Tucker believes a lot of the work gets done with one-on-one conversations, particularly with white industry leaders.
“One of the advantages I think that we have,” says Mitchell, “is we're not new on the block. … We've worked with the producers and the different union people. They're people that we know and understand. And, whereas we may not have been able to have the conversations that we're having right now [before], because they're open in a different way and they're seeing this in a different way, it’s allowed us to have this conversation.”
Yes, Tucker, Mitchell, McDonald, Smith, Porter, Rashad, and the full cohort are using their influence, but they are also finally being heard. And, yes, changing minds one-by-one is slow, but as Tucker says, “We’re moving at the speed of wisdom.”

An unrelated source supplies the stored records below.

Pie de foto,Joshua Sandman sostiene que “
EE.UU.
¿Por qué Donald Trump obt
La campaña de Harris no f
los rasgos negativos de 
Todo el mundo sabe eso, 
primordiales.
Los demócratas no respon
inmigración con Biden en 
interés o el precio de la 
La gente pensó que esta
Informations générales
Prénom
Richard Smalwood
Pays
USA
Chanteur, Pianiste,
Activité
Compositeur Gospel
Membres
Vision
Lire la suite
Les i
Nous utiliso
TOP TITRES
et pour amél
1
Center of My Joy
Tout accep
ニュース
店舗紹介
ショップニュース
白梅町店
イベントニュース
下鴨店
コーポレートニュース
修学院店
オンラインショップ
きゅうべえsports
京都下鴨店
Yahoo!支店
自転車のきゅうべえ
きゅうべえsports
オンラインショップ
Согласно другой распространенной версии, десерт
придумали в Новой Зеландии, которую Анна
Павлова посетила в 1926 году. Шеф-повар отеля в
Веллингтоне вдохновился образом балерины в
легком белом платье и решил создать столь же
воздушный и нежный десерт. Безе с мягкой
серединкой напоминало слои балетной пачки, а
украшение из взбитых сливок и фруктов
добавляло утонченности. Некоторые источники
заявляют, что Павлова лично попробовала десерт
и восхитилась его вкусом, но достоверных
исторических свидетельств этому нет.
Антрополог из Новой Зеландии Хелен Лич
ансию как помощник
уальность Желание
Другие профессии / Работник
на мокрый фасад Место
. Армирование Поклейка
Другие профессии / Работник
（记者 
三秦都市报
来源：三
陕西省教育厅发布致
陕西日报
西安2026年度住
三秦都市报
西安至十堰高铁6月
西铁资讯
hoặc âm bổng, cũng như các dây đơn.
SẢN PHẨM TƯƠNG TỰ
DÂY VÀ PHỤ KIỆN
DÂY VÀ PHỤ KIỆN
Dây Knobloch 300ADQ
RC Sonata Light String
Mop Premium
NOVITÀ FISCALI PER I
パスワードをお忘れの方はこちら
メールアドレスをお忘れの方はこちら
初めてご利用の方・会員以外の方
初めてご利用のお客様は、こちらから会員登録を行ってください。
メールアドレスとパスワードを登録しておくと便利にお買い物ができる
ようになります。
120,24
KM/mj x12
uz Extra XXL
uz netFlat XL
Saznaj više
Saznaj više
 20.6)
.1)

BTU leaders have called producers and theatre companies out on the hypocrisy in mission statements that call for diversity and inclusion, “but when you look at these institutions,” says Mitchell, “they are not diverse and they are not inclusive.”
That takes some drilling down to the day-to-day. In recent months, we’ve heard complaints of workplace harassment and racial micro-aggressions such as unwelcome touching of a Black person’s hair in a rehearsal room, requests to "smile more," “jokes” about not being able to see a Black person in the dark of the wings.

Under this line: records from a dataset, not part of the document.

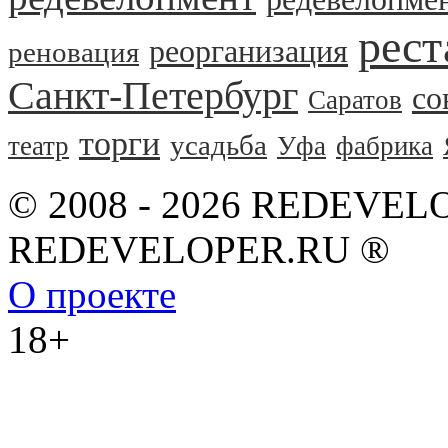
рест
реорганизация
реновация
Санкт-Петербург
со
Саратов
торги
усадьба
театр
Уфа
фабрика
© 2008 - 2026 REDEVEL
REDEVELOPER.RU ®
О проекте
18+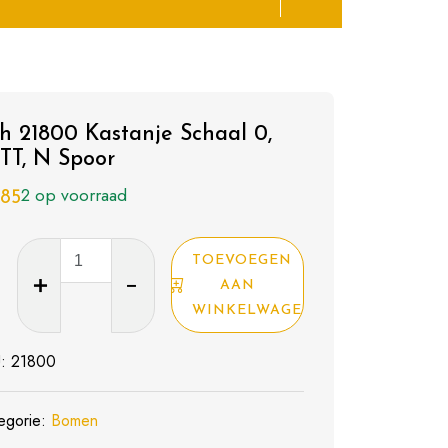
h 21800 Kastanje Schaal 0,
 TT, N Spoor
2 op voorraad
,85
Noch
TOEVOEGEN
21800
AAN
Kastanje
WINKELWAGEN
Schaal
U:
21800
0,
H0,
TT,
egorie:
Bomen
N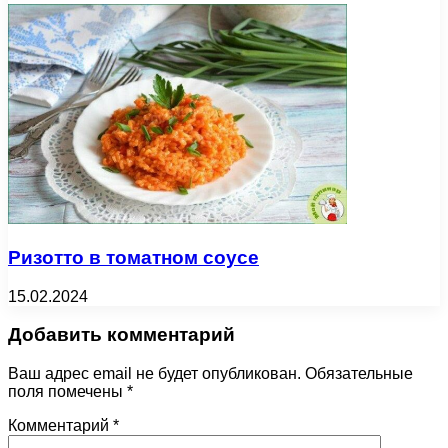
Ризотто в томатном соусе
15.02.2024
Добавить комментарий
Ваш адрес email не будет опубликован.
Обязательные
поля помечены
*
Комментарий
*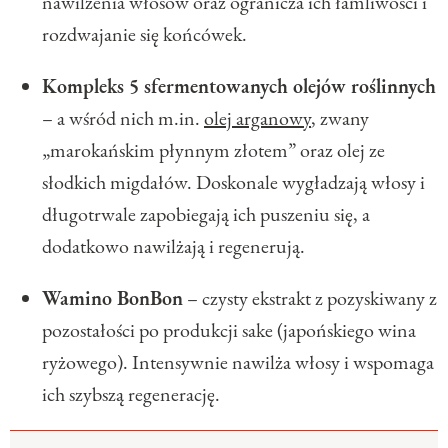
nawilżenia włosów oraz ogranicza ich łamliwości i
rozdwajanie się końcówek.
Kompleks 5 sfermentowanych olejów roślinnych
– a wśród nich m.in.
olej arganowy
, zwany
„marokańskim płynnym złotem” oraz olej ze
słodkich migdałów. Doskonale wygładzają włosy i
długotrwale zapobiegają ich puszeniu się, a
dodatkowo nawilżają i regenerują.
Wamino BonBon
– czysty ekstrakt z pozyskiwany z
pozostałości po produkcji sake (japońskiego wina
ryżowego). Intensywnie nawilża włosy i wspomaga
ich szybszą regenerację.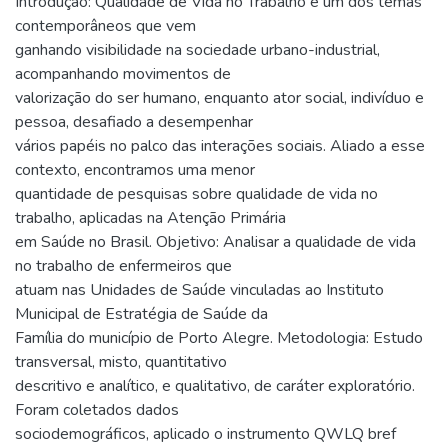
Introdução: Qualidade de Vida no Trabalho é um dos temas
contemporâneos que vem
ganhando visibilidade na sociedade urbano-industrial,
acompanhando movimentos de
valorização do ser humano, enquanto ator social, indivíduo e
pessoa, desafiado a desempenhar
vários papéis no palco das interações sociais. Aliado a esse
contexto, encontramos uma menor
quantidade de pesquisas sobre qualidade de vida no
trabalho, aplicadas na Atenção Primária
em Saúde no Brasil. Objetivo: Analisar a qualidade de vida
no trabalho de enfermeiros que
atuam nas Unidades de Saúde vinculadas ao Instituto
Municipal de Estratégia de Saúde da
Família do município de Porto Alegre. Metodologia: Estudo
transversal, misto, quantitativo
descritivo e analítico, e qualitativo, de caráter exploratório.
Foram coletados dados
sociodemográficos, aplicado o instrumento QWLQ bref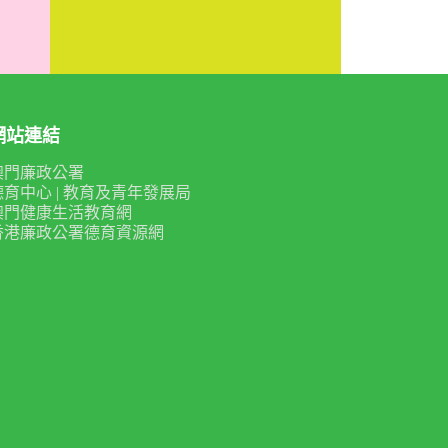
網站連結
澳門廉政公署
德育中心 | 教育及青年發展局
澳門健康生活教育網
香港廉政公署德育資源網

“What my purpose is now is to figure out why is it unsafe,” says Tucker. “What makes it suddenly unfriendly to walk into a room where outside—just literally before they open the door—they are among the most confident, ridiculously overly-talented human beings, and they open a door and walk in a room and somebody feels that it's okay to touch their hair. What is that about?

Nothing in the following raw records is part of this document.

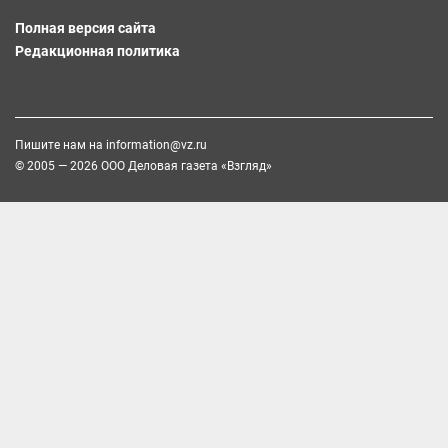
Полная версия сайта
Редакционная политика
Пишите нам на
information@vz.ru
© 2005 — 2026 ООО Деловая газета «Взгляд»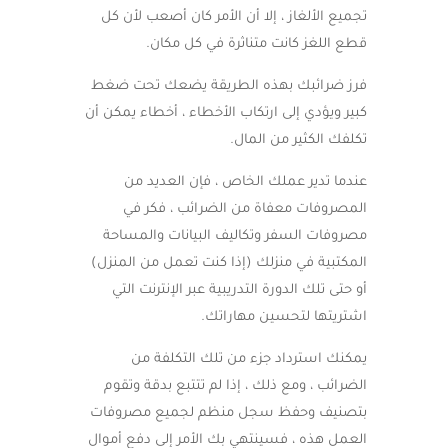
تجميع الألغاز ، إلا أن الأمر كان أصعب لأن كل
قطع اللغز كانت متناثرة في كل مكان.
فرز ضرائبك بهذه الطريقة يضعك تحت ضغط
كبير ويؤدي إلى ارتكاب الأخطاء ، أخطاء يمكن أن
تكلفك الكثير من المال.
عندما تدير عملك الخاص ، فإن العديد من
المصروفات معفاة من الضرائب ، فكر في
مصروفات السفر وتكاليف البيانات والمساحة
المكتبية في منزلك (إذا كنت تعمل من المنزل)
أو حتى تلك الدورة التدريبية عبر الإنترنت التي
اشتريتها لتحسين مهاراتك.
يمكنك استرداد جزء من تلك التكلفة من
الضرائب ، ومع ذلك ، إذا لم تتتبع بدقة وتقوم
بتصنيف وحفظ سجل منظم لجميع مصروفات
العمل هذه ، فسينتهي بك الأمر إلى دفع أموال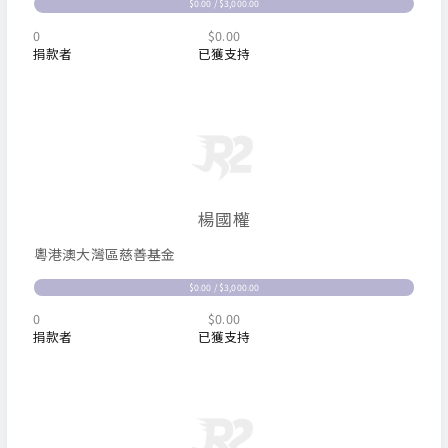
$0.00 / $3,000.00
0
$0.00
捐款者
已獲支持
楊國權
粵港澳大灣區慈善基金
$0.00 / $3,000.00
0
$0.00
捐款者
已獲支持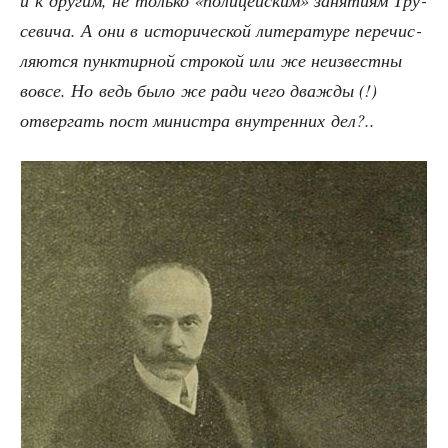
и к дру­гим, не толь­ко «поли­цей­ским» заня­ти­ям Тру­
се­ви­ча. А они в исто­ри­че­ской лите­ра­ту­ре пере­чис­
ля­ют­ся пунк­тир­ной стро­кой или же неиз­вест­ны
вовсе. Но ведь было же ради чего два­жды (!)
отвер­гать пост мини­стра внут­рен­них дел?..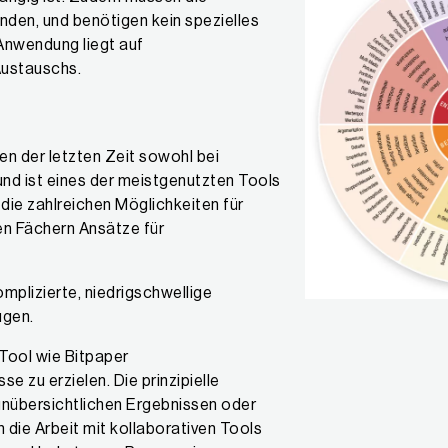
nden, und benötigen kein spezielles
Anwendung liegt auf
Austauschs.
len der letzten Zeit sowohl bei
und ist eines der meistgenutzten Tools
 die zahlreichen Möglichkeiten für
len Fächern Ansätze für
mplizierte, niedrigschwellige
ugen.
 Tool wie Bitpaper
 zu erzielen. Die prinzipielle
unübersichtlichen Ergebnissen oder
 die Arbeit mit kollaborativen Tools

“What happens in that transition between opening the door to walk through? It's trying to understand, what is that control? Is it employer-employee? Is that the issue? Who and why does somebody else think that that's okay to do? And now that we know it’s systemic racism, but how do we make that better?” Tucker urges.
In the quest for better, BTU functions as a catchall for theatre leaders who contact them for guidance, works proactively through different committees on Mentorship, Politics and Political Action, etc., and supports other organizations with their focused efforts.
“We're pro being alive and wanting to move things forward. And, I think in individual ways, we've all tried to do that in different organizations, at different spaces,” says Tucker. “This is the first time with that we've all been unemployed at the same time” and able to make one concerted effort. “It came out of the losses,” she continues. But BTU aims to prove how much we have to gain.